- _WHAT YOU HAVE TO DO_: The material below holds pictures; leave them out and reproduce exactly the lines from the one with "Matsuyama Ehime" through the one with "Privacidad.", inclusive.

- _SUPPLIED DATA_:
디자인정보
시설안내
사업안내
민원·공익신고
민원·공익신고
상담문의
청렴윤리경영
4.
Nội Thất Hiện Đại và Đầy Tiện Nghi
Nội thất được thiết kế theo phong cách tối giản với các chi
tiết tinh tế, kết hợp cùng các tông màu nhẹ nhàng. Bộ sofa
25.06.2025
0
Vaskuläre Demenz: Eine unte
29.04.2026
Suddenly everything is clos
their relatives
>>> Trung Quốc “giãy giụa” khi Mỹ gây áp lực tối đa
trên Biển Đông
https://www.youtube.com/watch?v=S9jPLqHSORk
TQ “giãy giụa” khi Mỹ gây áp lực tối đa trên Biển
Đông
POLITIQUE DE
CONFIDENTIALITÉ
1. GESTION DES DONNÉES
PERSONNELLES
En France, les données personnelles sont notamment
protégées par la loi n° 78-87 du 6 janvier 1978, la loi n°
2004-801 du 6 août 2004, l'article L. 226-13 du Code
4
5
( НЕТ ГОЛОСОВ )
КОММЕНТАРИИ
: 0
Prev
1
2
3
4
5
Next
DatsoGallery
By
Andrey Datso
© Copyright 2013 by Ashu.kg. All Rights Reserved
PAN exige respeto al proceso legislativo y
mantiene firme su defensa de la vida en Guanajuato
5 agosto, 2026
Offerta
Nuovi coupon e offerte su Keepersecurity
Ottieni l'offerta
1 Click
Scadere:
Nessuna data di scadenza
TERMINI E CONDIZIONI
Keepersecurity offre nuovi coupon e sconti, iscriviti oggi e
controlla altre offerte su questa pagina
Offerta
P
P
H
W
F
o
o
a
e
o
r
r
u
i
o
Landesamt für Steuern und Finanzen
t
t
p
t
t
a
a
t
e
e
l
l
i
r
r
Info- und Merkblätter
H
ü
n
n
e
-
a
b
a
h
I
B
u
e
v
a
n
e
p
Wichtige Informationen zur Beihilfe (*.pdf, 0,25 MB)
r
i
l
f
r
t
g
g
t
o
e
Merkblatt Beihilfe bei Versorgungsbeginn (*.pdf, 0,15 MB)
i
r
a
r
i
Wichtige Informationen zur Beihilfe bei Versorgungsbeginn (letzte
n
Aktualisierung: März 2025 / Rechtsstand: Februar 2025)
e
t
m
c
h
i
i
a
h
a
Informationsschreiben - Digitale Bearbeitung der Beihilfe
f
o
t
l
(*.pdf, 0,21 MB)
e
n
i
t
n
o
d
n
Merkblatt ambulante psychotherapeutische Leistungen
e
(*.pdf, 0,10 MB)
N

==

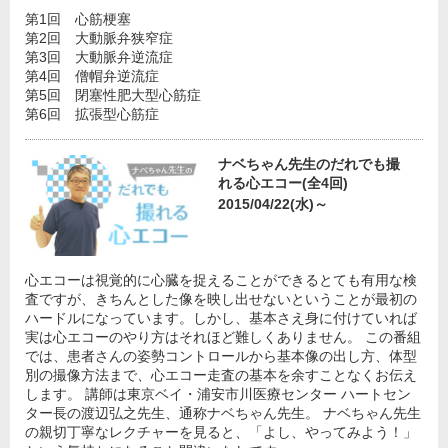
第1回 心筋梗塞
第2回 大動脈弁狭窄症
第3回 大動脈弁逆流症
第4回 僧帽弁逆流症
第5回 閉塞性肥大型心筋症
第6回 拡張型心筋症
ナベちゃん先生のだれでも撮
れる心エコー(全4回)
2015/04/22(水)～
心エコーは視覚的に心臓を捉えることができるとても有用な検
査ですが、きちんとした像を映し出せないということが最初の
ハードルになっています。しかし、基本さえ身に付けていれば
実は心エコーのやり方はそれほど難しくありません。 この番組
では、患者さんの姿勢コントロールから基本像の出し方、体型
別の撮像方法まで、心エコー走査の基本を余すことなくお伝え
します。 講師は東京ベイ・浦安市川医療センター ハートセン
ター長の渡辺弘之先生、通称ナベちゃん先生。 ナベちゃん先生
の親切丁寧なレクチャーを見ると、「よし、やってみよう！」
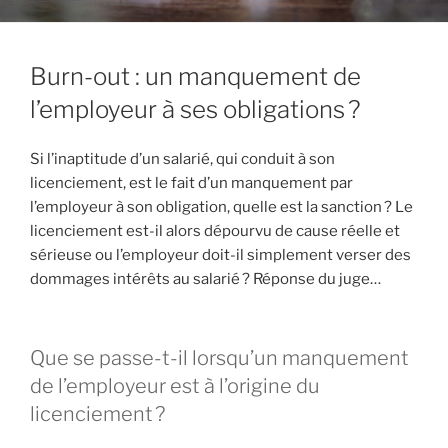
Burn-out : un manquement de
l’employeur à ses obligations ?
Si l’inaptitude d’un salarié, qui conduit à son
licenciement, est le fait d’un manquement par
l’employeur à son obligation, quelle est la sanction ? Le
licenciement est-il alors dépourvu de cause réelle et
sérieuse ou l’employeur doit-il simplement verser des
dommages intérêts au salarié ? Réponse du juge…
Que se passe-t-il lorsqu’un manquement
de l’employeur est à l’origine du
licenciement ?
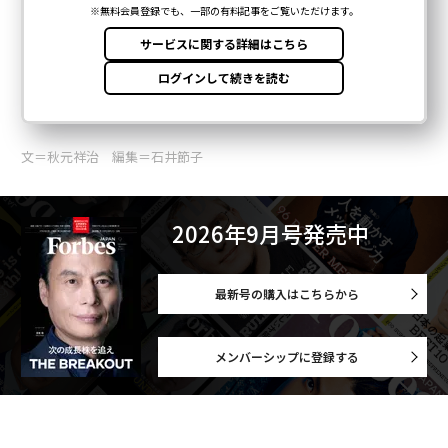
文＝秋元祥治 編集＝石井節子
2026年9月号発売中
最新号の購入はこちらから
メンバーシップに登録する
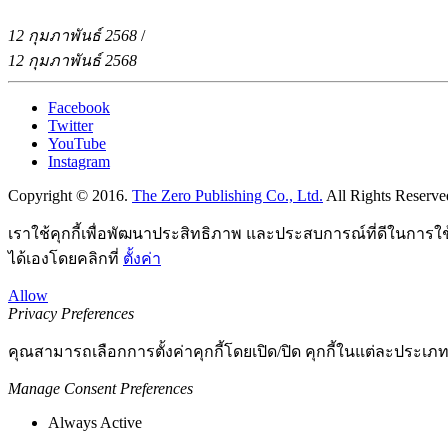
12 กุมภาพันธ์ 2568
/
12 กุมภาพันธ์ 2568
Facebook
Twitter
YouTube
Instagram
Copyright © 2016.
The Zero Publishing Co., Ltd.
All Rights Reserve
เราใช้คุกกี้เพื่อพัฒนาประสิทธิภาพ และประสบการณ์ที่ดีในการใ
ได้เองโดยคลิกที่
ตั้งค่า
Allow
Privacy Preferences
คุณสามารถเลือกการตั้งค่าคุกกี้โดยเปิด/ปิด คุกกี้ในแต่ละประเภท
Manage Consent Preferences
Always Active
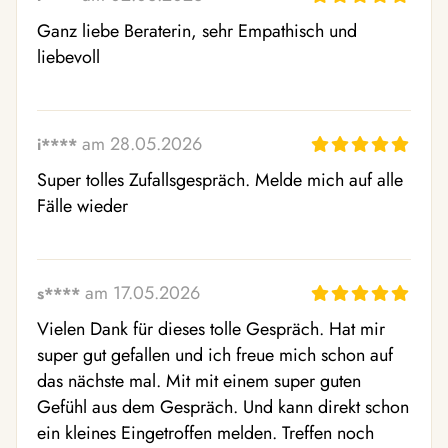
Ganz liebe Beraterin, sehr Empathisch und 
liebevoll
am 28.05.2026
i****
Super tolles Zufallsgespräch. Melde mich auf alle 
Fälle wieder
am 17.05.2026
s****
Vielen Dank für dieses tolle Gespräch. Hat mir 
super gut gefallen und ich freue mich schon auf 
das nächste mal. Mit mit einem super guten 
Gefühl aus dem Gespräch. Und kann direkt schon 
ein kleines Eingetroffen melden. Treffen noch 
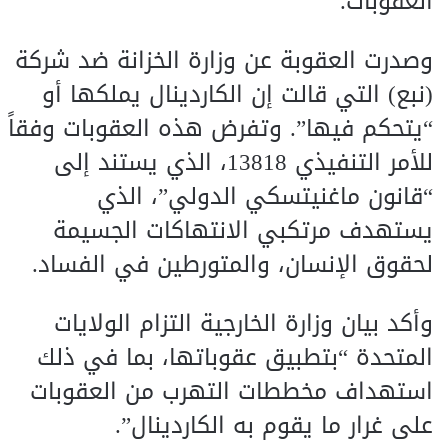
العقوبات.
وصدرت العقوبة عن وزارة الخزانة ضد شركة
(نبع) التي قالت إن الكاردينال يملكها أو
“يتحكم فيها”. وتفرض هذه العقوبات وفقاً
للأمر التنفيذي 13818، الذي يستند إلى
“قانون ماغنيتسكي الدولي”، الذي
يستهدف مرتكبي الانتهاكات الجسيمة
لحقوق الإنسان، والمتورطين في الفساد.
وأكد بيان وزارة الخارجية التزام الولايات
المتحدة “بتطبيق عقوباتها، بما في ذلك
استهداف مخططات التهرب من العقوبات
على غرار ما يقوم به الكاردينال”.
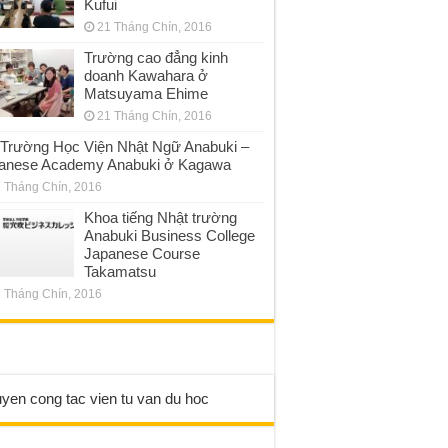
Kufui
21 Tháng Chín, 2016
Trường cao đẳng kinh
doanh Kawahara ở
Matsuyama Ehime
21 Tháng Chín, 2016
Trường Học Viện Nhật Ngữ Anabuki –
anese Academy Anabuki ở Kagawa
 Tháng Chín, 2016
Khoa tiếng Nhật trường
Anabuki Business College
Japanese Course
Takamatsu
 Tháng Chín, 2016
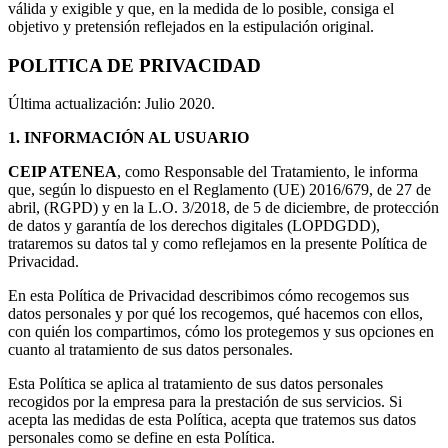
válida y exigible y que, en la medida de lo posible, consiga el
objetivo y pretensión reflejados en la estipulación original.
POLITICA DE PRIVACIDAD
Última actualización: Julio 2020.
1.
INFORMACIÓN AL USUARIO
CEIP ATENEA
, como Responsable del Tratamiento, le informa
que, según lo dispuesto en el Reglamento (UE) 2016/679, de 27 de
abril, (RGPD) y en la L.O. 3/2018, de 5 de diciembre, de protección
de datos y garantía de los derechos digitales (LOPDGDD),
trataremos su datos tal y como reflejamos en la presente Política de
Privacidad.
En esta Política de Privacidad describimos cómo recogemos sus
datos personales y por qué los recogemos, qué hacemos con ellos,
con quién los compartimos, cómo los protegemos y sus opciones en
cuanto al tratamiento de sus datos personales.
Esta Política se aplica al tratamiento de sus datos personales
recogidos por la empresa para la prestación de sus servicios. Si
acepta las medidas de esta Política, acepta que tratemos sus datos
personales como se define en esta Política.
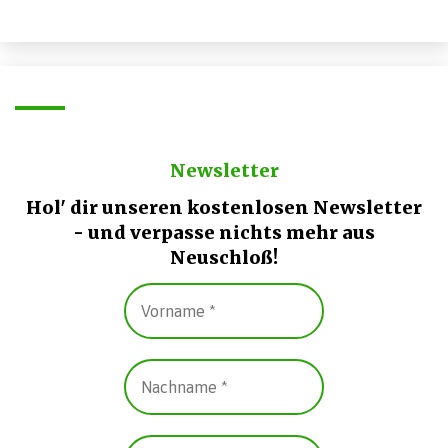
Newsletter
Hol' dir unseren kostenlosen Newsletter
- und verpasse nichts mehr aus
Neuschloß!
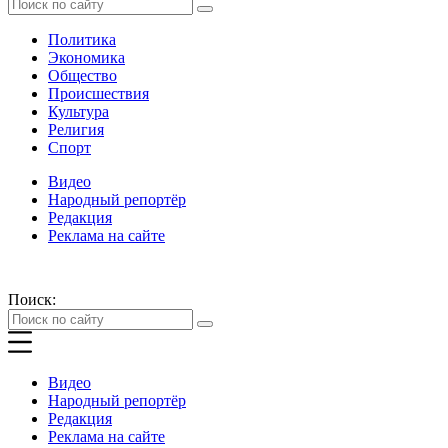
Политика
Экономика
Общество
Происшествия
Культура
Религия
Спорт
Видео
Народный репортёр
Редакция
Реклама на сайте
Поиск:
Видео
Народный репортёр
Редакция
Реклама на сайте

- _COMPLETED TASK_:
Matsuyama Ehime
21 Tháng Chín, 2016
Trường Học Viện Nhật Ngữ Anabuki –
anese Academy Anabuki ở Kagawa
 Tháng Chín, 2016
Khoa tiếng Nhật trường
Anabuki Business College
Japanese Course
Takamatsu
 Tháng Chín, 2016
válida y exigible y que, en la medida de lo posible, consiga el
objetivo y pretensión reflejados en la estipulación original.
POLITICA DE PRIVACIDAD
Última actualización: Julio 2020.
1.
INFORMACIÓN AL USUARIO
CEIP ATENEA
, como Responsable del Tratamiento, le informa
que, según lo dispuesto en el Reglamento (UE) 2016/679, de 27 de
abril, (RGPD) y en la L.O. 3/2018, de 5 de diciembre, de protección
de datos y garantía de los derechos digitales (LOPDGDD),
trataremos su datos tal y como reflejamos en la presente Política de
Privacidad.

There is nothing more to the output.